The United States Federal government has tackled this issue at a central level. President Obama famously released a memo on government transparency which made open government a priority for the executive leadership of every federal agency.

The US has also launched a central portal for publicly available data, Data.gov, which is progressively aggregating data released by federal agencies - and illustrates which agencies are not pulling their weight.

Data sharing alone isn't open government. Another consideration is how government communicates with and involves citizens and stakeholders in decision-making.

In the past Town Hall events, dinners and events on the campaign trail, letters to Parliamentarians and departments, focus groups and lobby groups were the prime ways in which citizens could access and influence government decision-making processes.

These come with a high cost and low reliability. Generally only a few people get to speak at public events and these are often the loudest and most opinionated - or are backed by significant interests. Letters are a dying medium, with it far more likely that people will dash off a quick email then go to the trouble of laborously writing, signing and posting a physical letter.

With the internet it has become possible to get a greater sampling of peoples' views in a very short time.

While not all people are online, or use the medium with the same expertise, it does provide an avenue to rapidly assertain the views of a large (80% plus) segment of the population, whilst older consultation techniques can be used for the remaining population.

The internet also allows for greater qualitative assessment of different views as it doesn't simply offer the ability to communicate, but also to aggregate similar views, for individuals to complete polls, rate ideas and effectively vote on decisions in ways that are little different to how we conduct our most critical democratic act of voting.

We already use online consultation in Australia, with the federal government placing many national consultations on the business consultation site. State governments have their own mechanisms in place. These are still first generation tools, simply providing access to documents and supporting email or written responses.

The UK has gone a step further with its Petitions site, where it allows citizens to create and run petitions for submission to government. This supports citizen-to-citizen interaction as well as citizen-to-government.

The US has gone even further, using suggestion markets to both collect suggestions and to rate their relative importance. This would be similar to taking all of the UK petitions and allowing the public to not only add their names but also provide a prioritised list of which petitions are more important to them.
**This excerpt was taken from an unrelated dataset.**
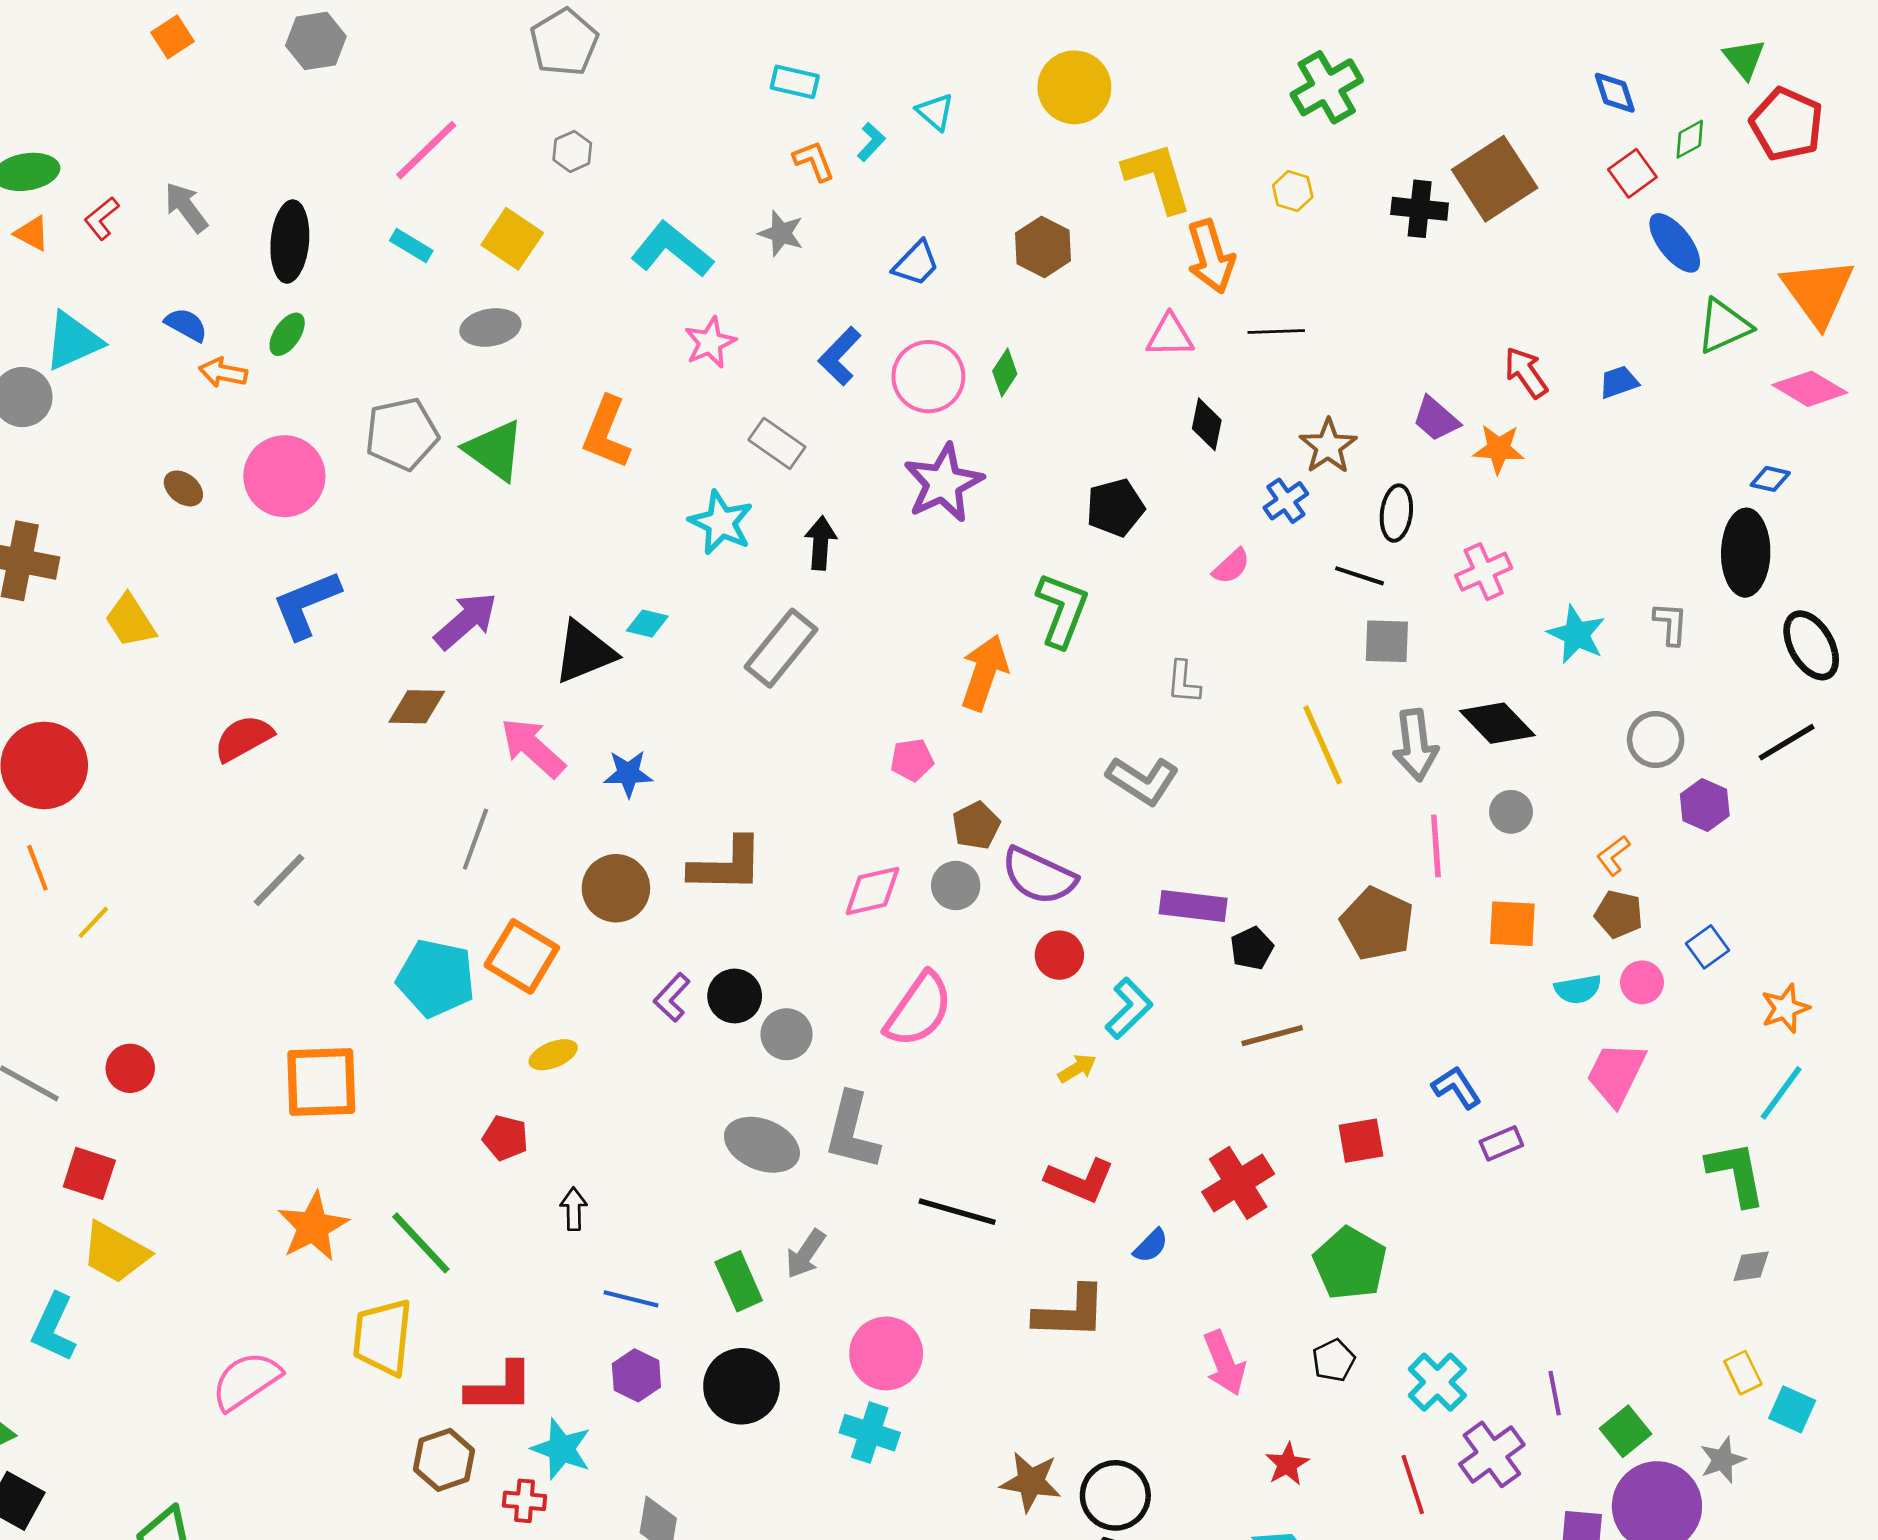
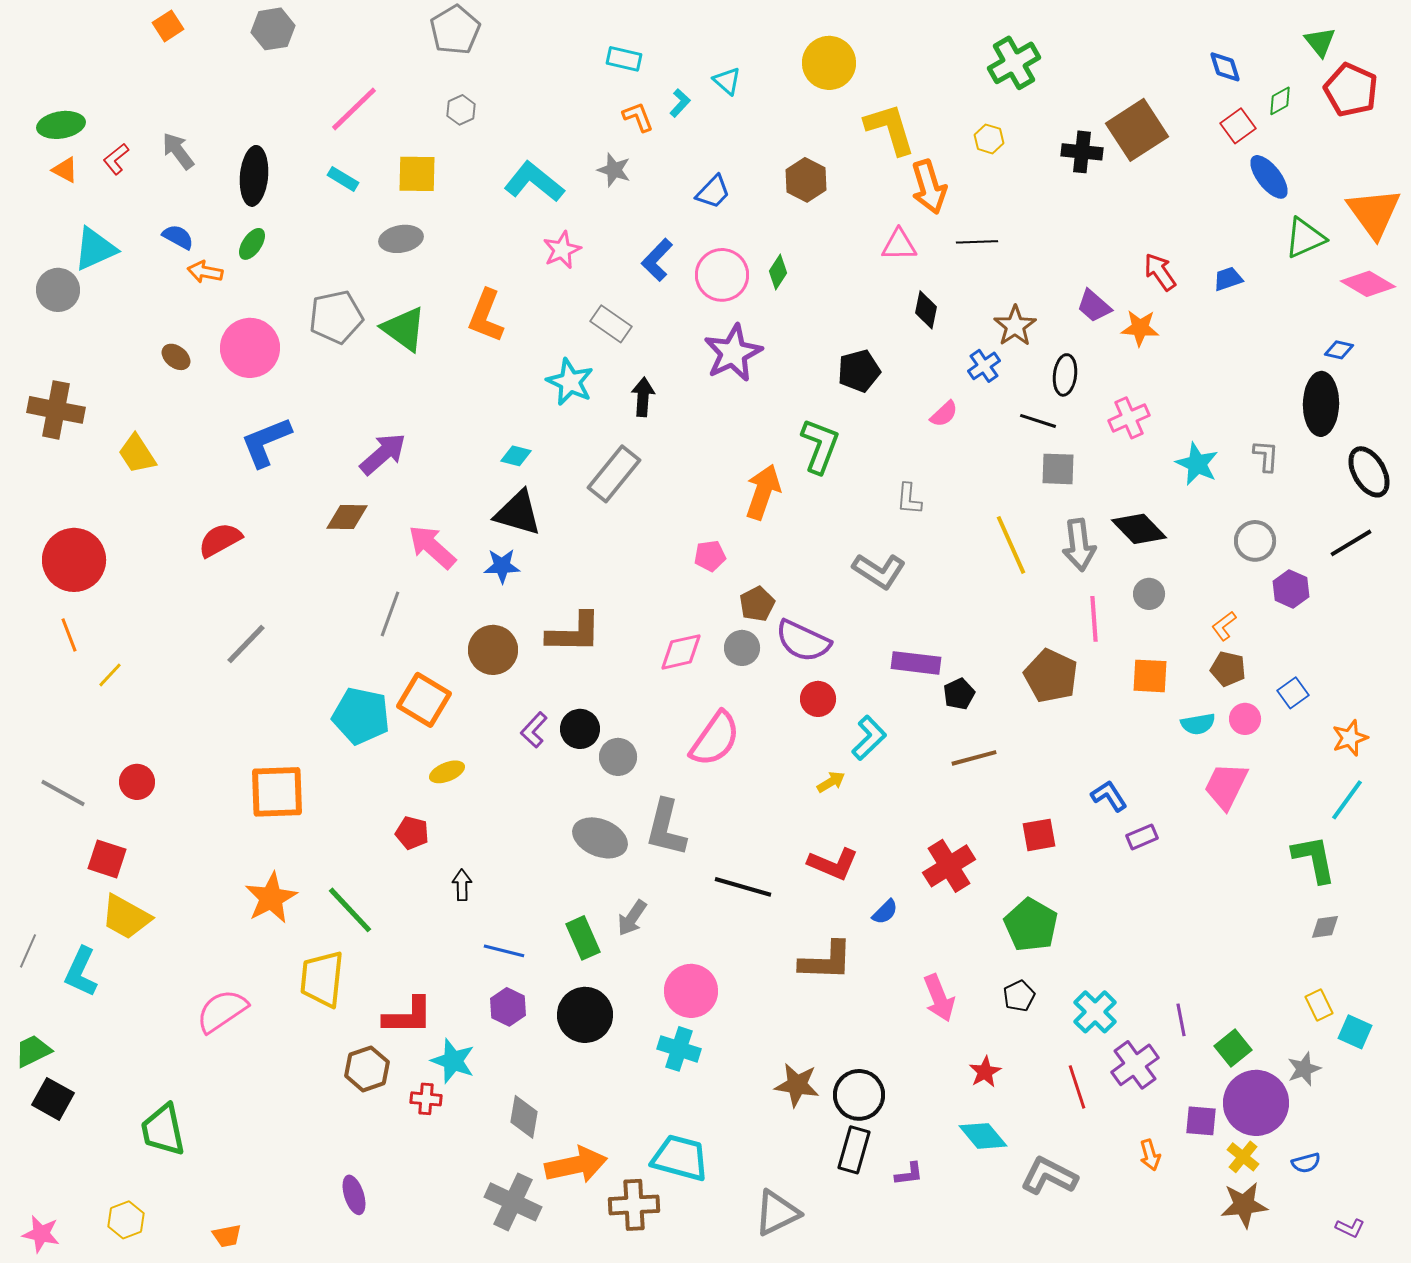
yellow square: (512, 239) -> (417, 174), turned -33
black triangle: (585, 652) -> (518, 513), moved, turned 38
The US government first used this approach to gain an understanding of the public's views of the priorities for the incoming President in a Citizen's briefing book via Change.gov. It has subsequently used the same approach for a variety of topics and to collect questions for the President to answer, including for discussing the topic of open government itself.

Despite fears around misuse, the actual level of inappropriate use for all of these sites has been extremely low - lower than the number of hecklers at an average physical event. More of a challenge has been coping with the huge response rates - tens of thousands of ideas voted on by millions of Americans.

Open government in summary
So to wrap up today's post, the principle of open government reflects the commitment of a governing party and the public service to be accountable and inclusive of the public in their decision-making processes.

The practice of open government involves balancing the needs and wants of the public for openness with their desire for privacy and security, shaped by the technology of the day and the level of resourcing committed to openness.

The challenge today is how to bring Australian government consistently into the internet age, meeting citizen's desire for openness and transparency within the resources available to departments.